__What you have to do__
If a line in the entries contains the string "online", include that line in your answer.

__Listed entries__
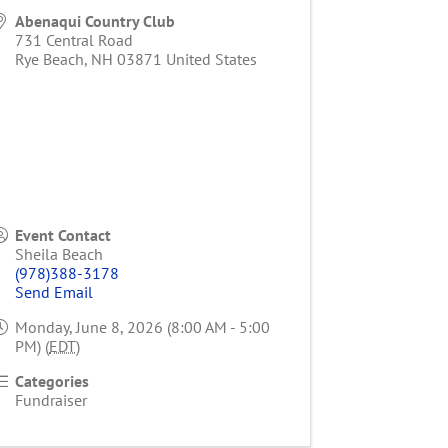
Abenaqui Country Club
731 Central Road
Rye Beach
,
NH
03871
United States
Event Contact
Sheila Beach
(978)388-3178
Send Email
Monday, June 8, 2026 (8:00 AM - 5:00
PM) (
EDT
)
Categories
Fundraiser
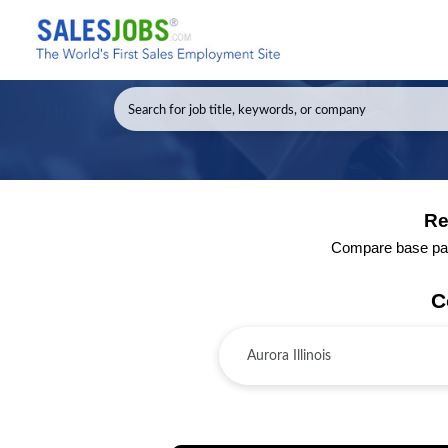
Re
Compare base pay a
C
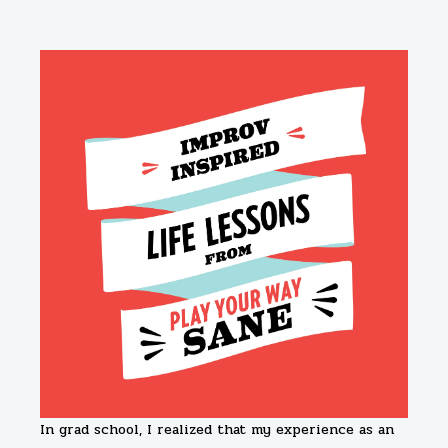
In grad school, I realized that my experience as an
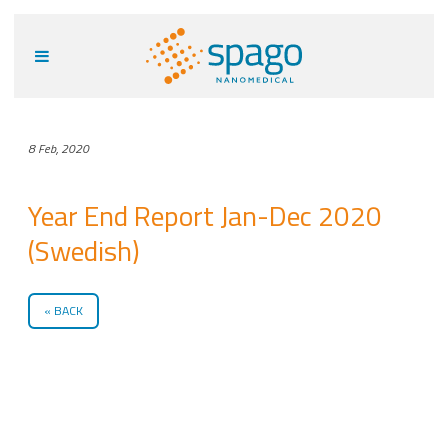
8 Feb, 2020
Year End Report Jan-Dec 2020
(Swedish)
BACK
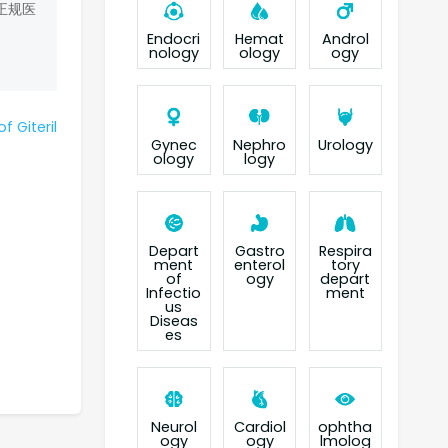
正规医
Endocri
Hemat
Androl
nology
ology
ogy
f Giteril
Gynec
Nephro
Urology
ology
logy
Depart
Gastro
Respira
ment
enterol
tory
of
ogy
depart
Infectio
ment
us
Diseas
es
Neurol
Cardiol
ophtha
ogy
ogy
lmolog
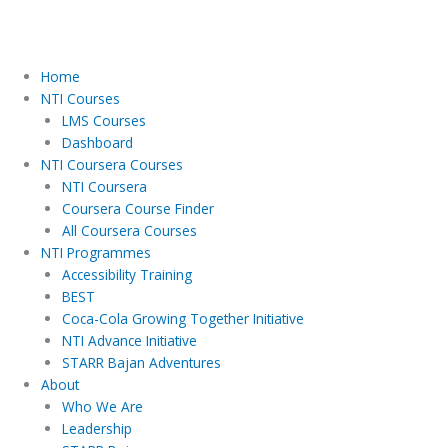
Home
NTI Courses
LMS Courses
Dashboard
NTI Coursera Courses
NTI Coursera
Coursera Course Finder
All Coursera Courses
NTI Programmes
Accessibility Training
BEST
Coca-Cola Growing Together Initiative
NTI Advance Initiative
STARR Bajan Adventures
About
Who We Are
Leadership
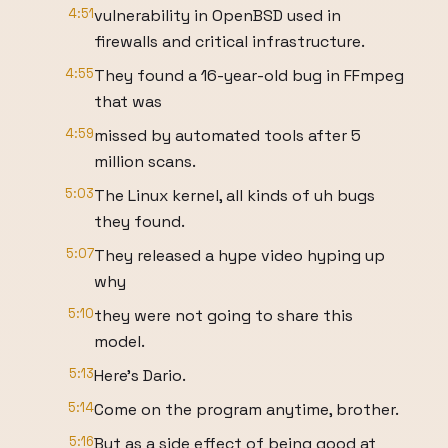
4:51
vulnerability in OpenBSD used in
firewalls and critical infrastructure.
4:55
They found a 16-year-old bug in FFmpeg
that was
4:59
missed by automated tools after 5
million scans.
5:03
The Linux kernel, all kinds of uh bugs
they found.
5:07
They released a hype video hyping up
why
5:10
they were not going to share this
model.
5:13
Here's Dario.
5:14
Come on the program anytime, brother.
5:16
But as a side effect of being good at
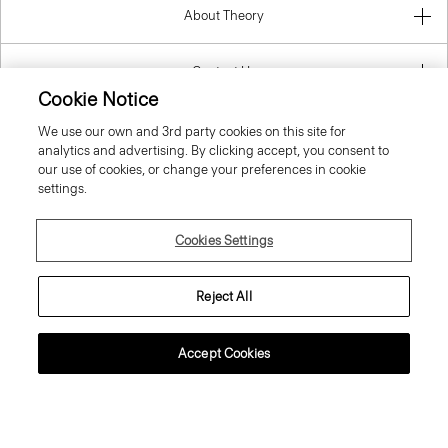
Contact Us
Information
Cookie Notice
We use our own and 3rd party cookies on this site for
analytics and advertising. By clicking accept, you consent to
our use of cookies, or change your preferences in cookie
Slovak Republic
settings.
Cookies Settings
Reject All
© 2026 Theory
Accept Cookies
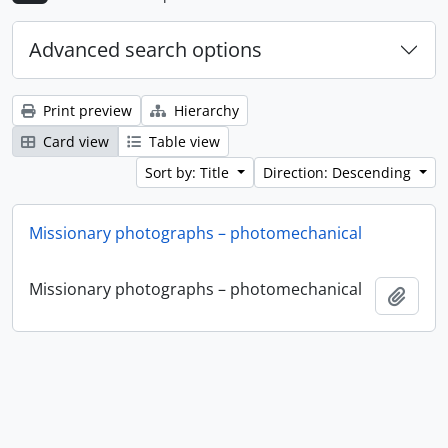
Advanced search options
Print preview
Hierarchy
Card view
Table view
Sort by: Title
Direction: Descending
Missionary photographs – photomechanical
Missionary photographs – photomechanical
Add t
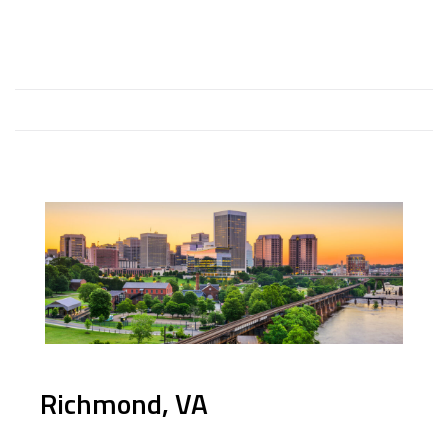
Richmond, VA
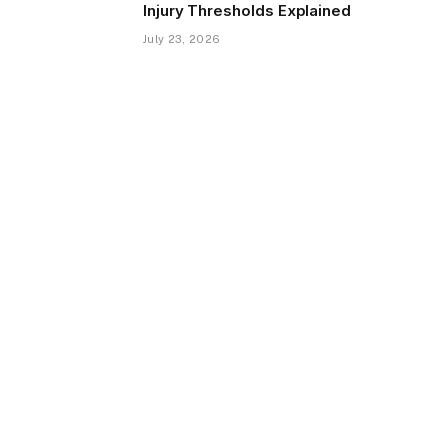
Injury Thresholds Explained
July 23, 2026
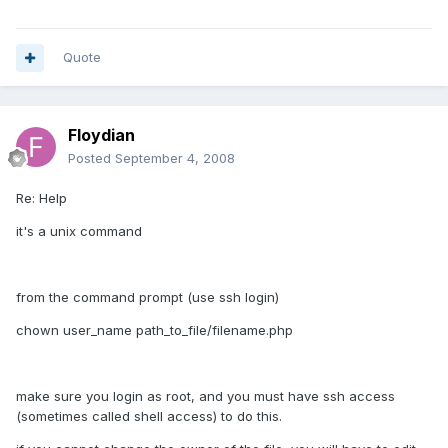
Quote
Floydian
Posted
September 4, 2008
Re: Help
it's a unix command
from the command prompt (use ssh login)
chown user_name path_to_file/filename.php
make sure you login as root, and you must have ssh access
(sometimes called shell access) to do this.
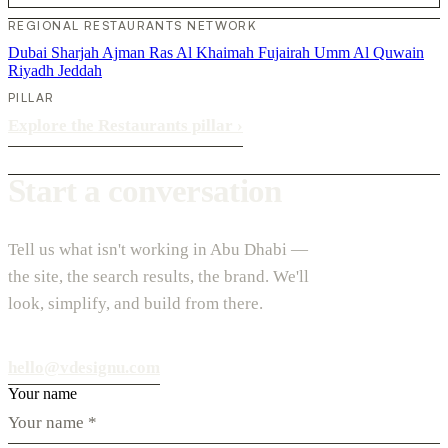
REGIONAL RESTAURANTS NETWORK
Dubai
Sharjah
Ajman
Ras Al Khaimah
Fujairah
Umm Al Quwain
Riyadh
Jeddah
PILLAR
Explore the Restaurants pillar
›
Start a conversation
Tell us what isn't working in Abu Dhabi —
the site, the search results, the brand. We'll
look, simplify, and build from there.
hello@vdesignu.com
Your name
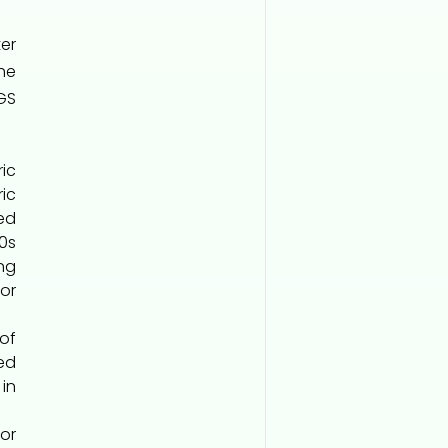
er
he
GS
ic
ric
ed
00s
ng
or
 of
ed
in
or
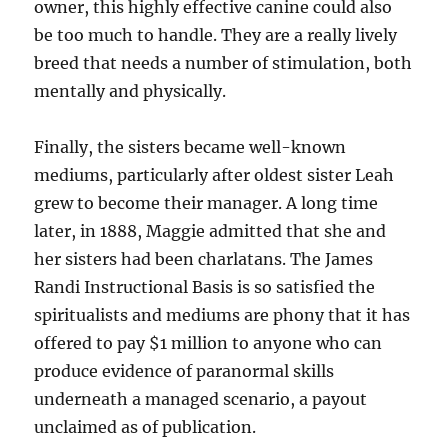
owner, this highly effective canine could also
be too much to handle. They are a really lively
breed that needs a number of stimulation, both
mentally and physically.
Finally, the sisters became well-known
mediums, particularly after oldest sister Leah
grew to become their manager. A long time
later, in 1888, Maggie admitted that she and
her sisters had been charlatans. The James
Randi Instructional Basis is so satisfied the
spiritualists and mediums are phony that it has
offered to pay $1 million to anyone who can
produce evidence of paranormal skills
underneath a managed scenario, a payout
unclaimed as of publication.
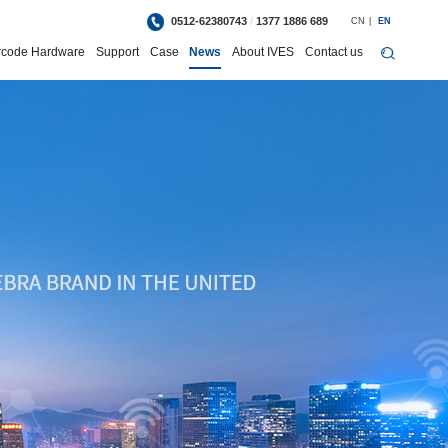
0512-62380743
/
1377 1886 689
CN
|
EN
rcode Hardware
Support
Case
News
About IVES
Contact us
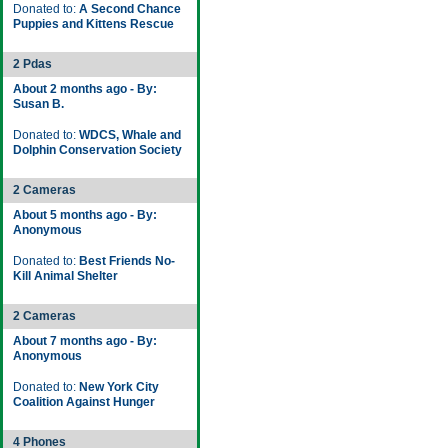
Donated to:
A Second Chance
Puppies and Kittens Rescue
2 Pdas
About 2 months ago - By:
Susan B.
Donated to:
WDCS, Whale and
Dolphin Conservation Society
2 Cameras
About 5 months ago - By:
Anonymous
Donated to:
Best Friends No-
Kill Animal Shelter
2 Cameras
About 7 months ago - By:
Anonymous
Donated to:
New York City
Coalition Against Hunger
4 Phones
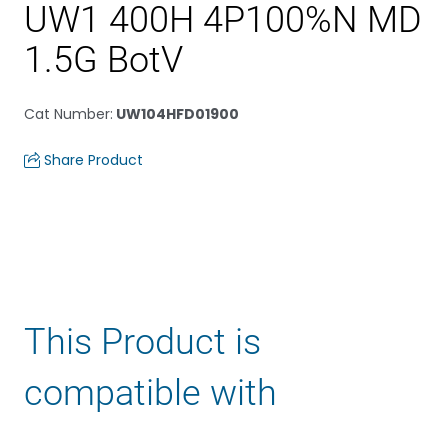
UW1 400H 4P100%N MD
1.5G BotV
Cat Number
:
UW104HFD01900
Share Product
This Product is
compatible with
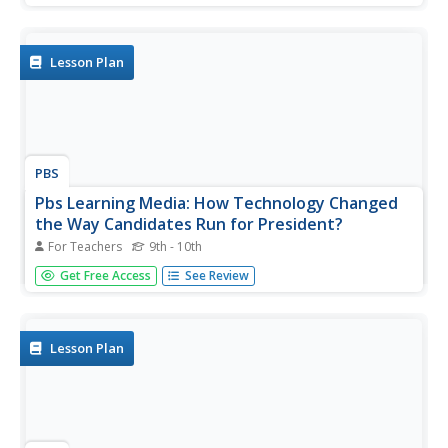
plans, teaching materials, and video clips of Presidential
debates and how to hold classroom debates.
Lesson Plan
PBS
Pbs Learning Media: How Technology Changed
the Way Candidates Run for President?
For Teachers
9th - 10th
This lesson plan focuses on how technology has changed
Get Free Access
See Review
Presidential election campaigns. It includes reading articles
and conducting research.
Lesson Plan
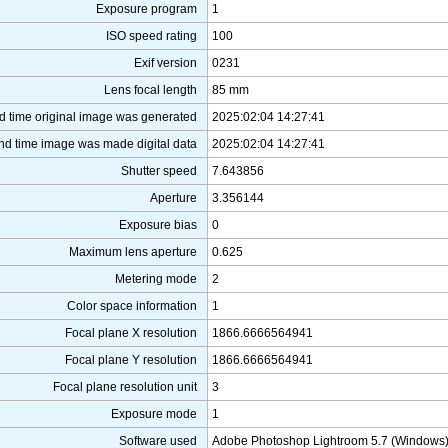
Exposure program
1
ISO speed rating
100
Exif version
0231
Lens focal length
85 mm
d time original image was generated
2025:02:04 14:27:41
nd time image was made digital data
2025:02:04 14:27:41
Shutter speed
7.643856
Aperture
3.356144
Exposure bias
0
Maximum lens aperture
0.625
Metering mode
2
Color space information
1
Focal plane X resolution
1866.6666564941
Focal plane Y resolution
1866.6666564941
Focal plane resolution unit
3
Exposure mode
1
Software used
Adobe Photoshop Lightroom 5.7 (Windows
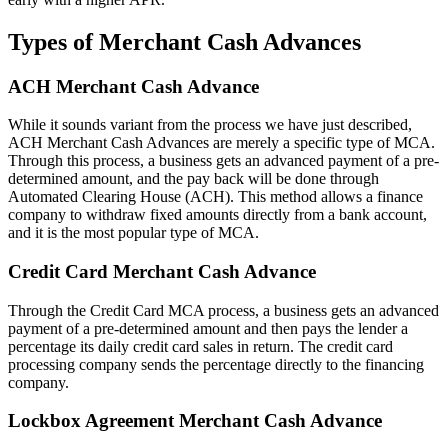
Types of Merchant Cash Advances
ACH Merchant Cash Advance
While it sounds variant from the process we have just described,
ACH Merchant Cash Advances are merely a specific type of MCA.
Through this process, a business gets an advanced payment of a pre-
determined amount, and the pay back will be done through
Automated Clearing House (ACH). This method allows a finance
company to withdraw fixed amounts directly from a bank account,
and it is the most popular type of MCA.
Credit Card Merchant Cash Advance
Through the Credit Card MCA process, a business gets an advanced
payment of a pre-determined amount and then pays the lender a
percentage its daily credit card sales in return. The credit card
processing company sends the percentage directly to the financing
company.
Lockbox Agreement Merchant Cash Advance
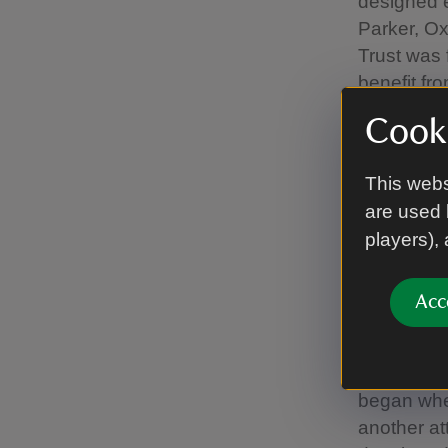
designed e
Parker, Ox
Trust was 
benefit fr
'benefit to
Cooki
Passionate
strides in
This webs
adding hea
are used 
bags, and,
players),
“We're awa
Acc
benefits al
from those
The initia
began whe
another att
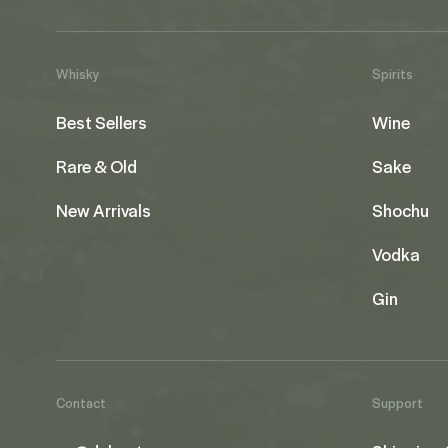
Whisky
Spirits
Best Sellers
Wine
Rare & Old
Sake
New Arrivals
Shochu
Vodka
Gin
Contact
Support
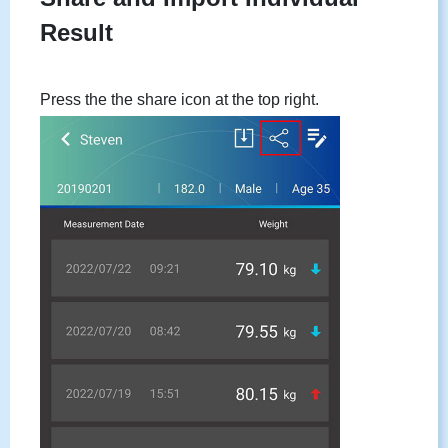
Result
Press the the share icon at the top right.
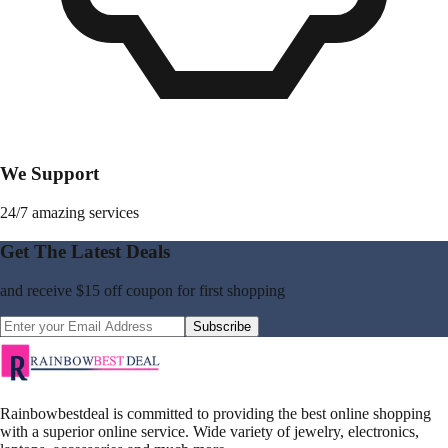
We Support
24/7 amazing services
Get The Latest Deals
and receive
$15 off coupon
for first shopping
Subscribe
Rainbowbestdeal is committed to providing the best online shopping
with a superior online service. Wide variety of jewelry, electronics,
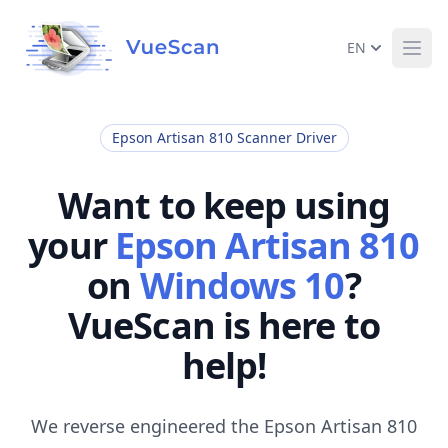
EN
Ope
Epson Artisan 810 Scanner Driver
Want to keep using
your
Epson Artisan 810
on
Windows 10
?
VueScan is here to
help!
We reverse engineered the Epson Artisan 810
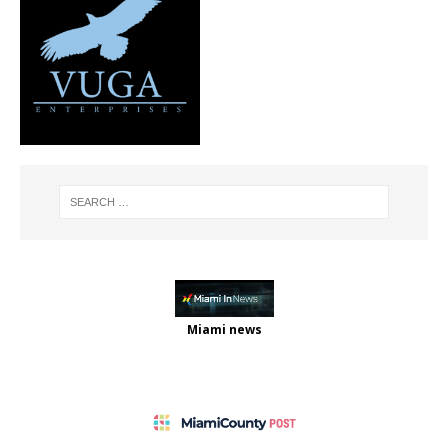
Miami news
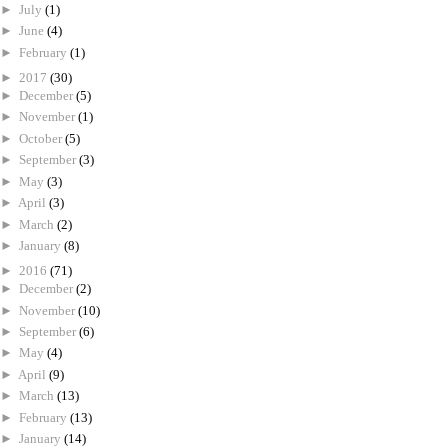
►
July
(1)
►
June
(4)
►
February
(1)
►
2017
(30)
►
December
(5)
►
November
(1)
►
October
(5)
►
September
(3)
►
May
(3)
►
April
(3)
►
March
(2)
►
January
(8)
►
2016
(71)
►
December
(2)
►
November
(10)
►
September
(6)
►
May
(4)
►
April
(9)
►
March
(13)
►
February
(13)
►
January
(14)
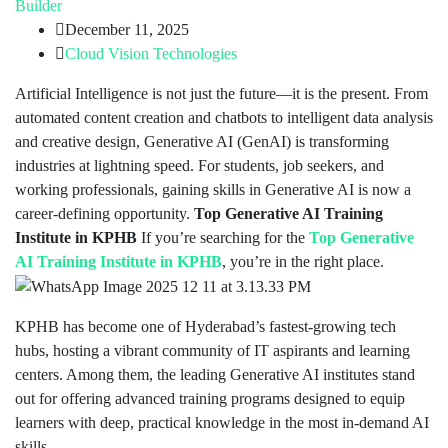
Builder
December 11, 2025
Cloud Vision Technologies
Artificial Intelligence is not just the future—it is the present. From
automated content creation and chatbots to intelligent data analysis
and creative design, Generative AI (GenAI) is transforming
industries at lightning speed. For students, job seekers, and
working professionals, gaining skills in Generative AI is now a
career-defining opportunity.
Top Generative AI Training
Institute in KPHB
If you’re searching for the
Top Generative
AI Training Institute in KPHB
, you’re in the right place.
KPHB has become one of Hyderabad’s fastest-growing tech
hubs, hosting a vibrant community of IT aspirants and learning
centers. Among them, the leading Generative AI institutes stand
out for offering advanced training programs designed to equip
learners with deep, practical knowledge in the most in-demand AI
skills.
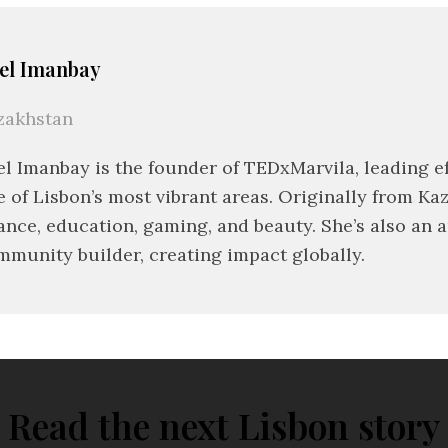
el Imanbay
zakhstan
el Imanbay is the founder of TEDxMarvila, leading ef
e of Lisbon’s most vibrant areas. Originally from Ka
ance, education, gaming, and beauty. She’s also an 
mmunity builder, creating impact globally.
Read the next Lisbon story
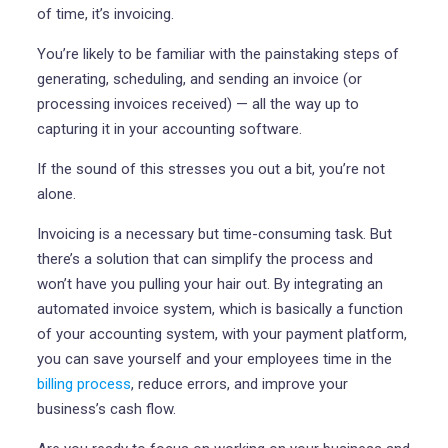
of time, it’s invoicing.
You’re likely to be familiar with the painstaking steps of
generating, scheduling, and sending an invoice (or
processing invoices received) — all the way up to
capturing it in your accounting software.
If the sound of this stresses you out a bit, you’re not
alone.
Invoicing is a necessary but time-consuming task. But
there’s a solution that can simplify the process and
won’t have you pulling your hair out. By integrating an
automated invoice system, which is basically a function
of your accounting system, with your payment platform,
you can save yourself and your employees time in the
billing process
, reduce errors, and improve your
business’s cash flow.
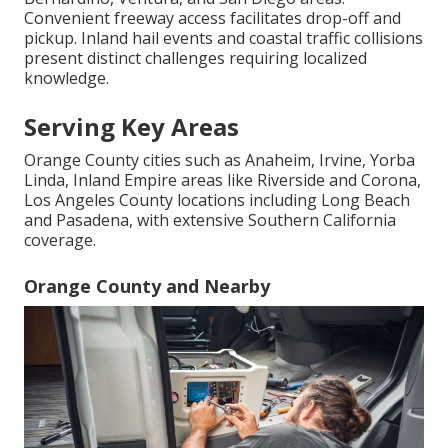
Convenient freeway access facilitates drop-off and
pickup. Inland hail events and coastal traffic collisions
present distinct challenges requiring localized
knowledge.
Serving Key Areas
Orange County cities such as Anaheim, Irvine, Yorba
Linda, Inland Empire areas like Riverside and Corona,
Los Angeles County locations including Long Beach
and Pasadena, with extensive Southern California
coverage.
Orange County and Nearby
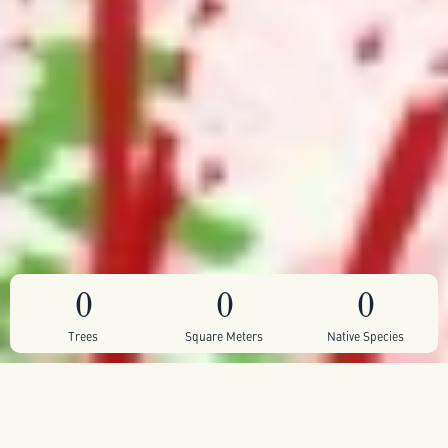
0
0
0
Trees
Square Meters
Native Species
We are planting this pocket forest in Latchmere
Recreation Ground - a largely nature-depleted grassland,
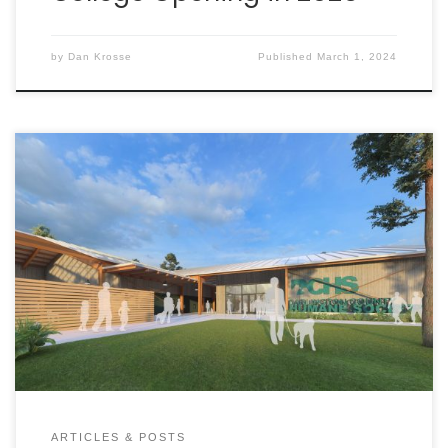
by
Dan Krosse
Published
March 1, 2024
The Darlington County Humane Society (DCHS) was
founded in 1996 to improve the conditions at what
was then known as the Darlington County Pound.
Located at the end of a dead-end access road
marked by only two small signs, the shelter and
animals were positioned to be kept out of sight
and out of mind.
ARTICLES & POSTS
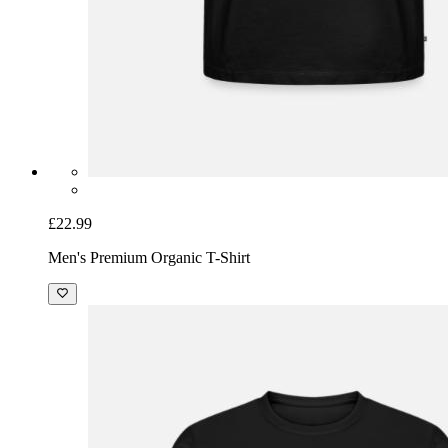
£22.99
Men's Premium Organic T-Shirt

__Expected answer__
Rainbowbestdeal is committed to providing the best online shopping
with a superior online service. Wide variety of jewelry, electronics,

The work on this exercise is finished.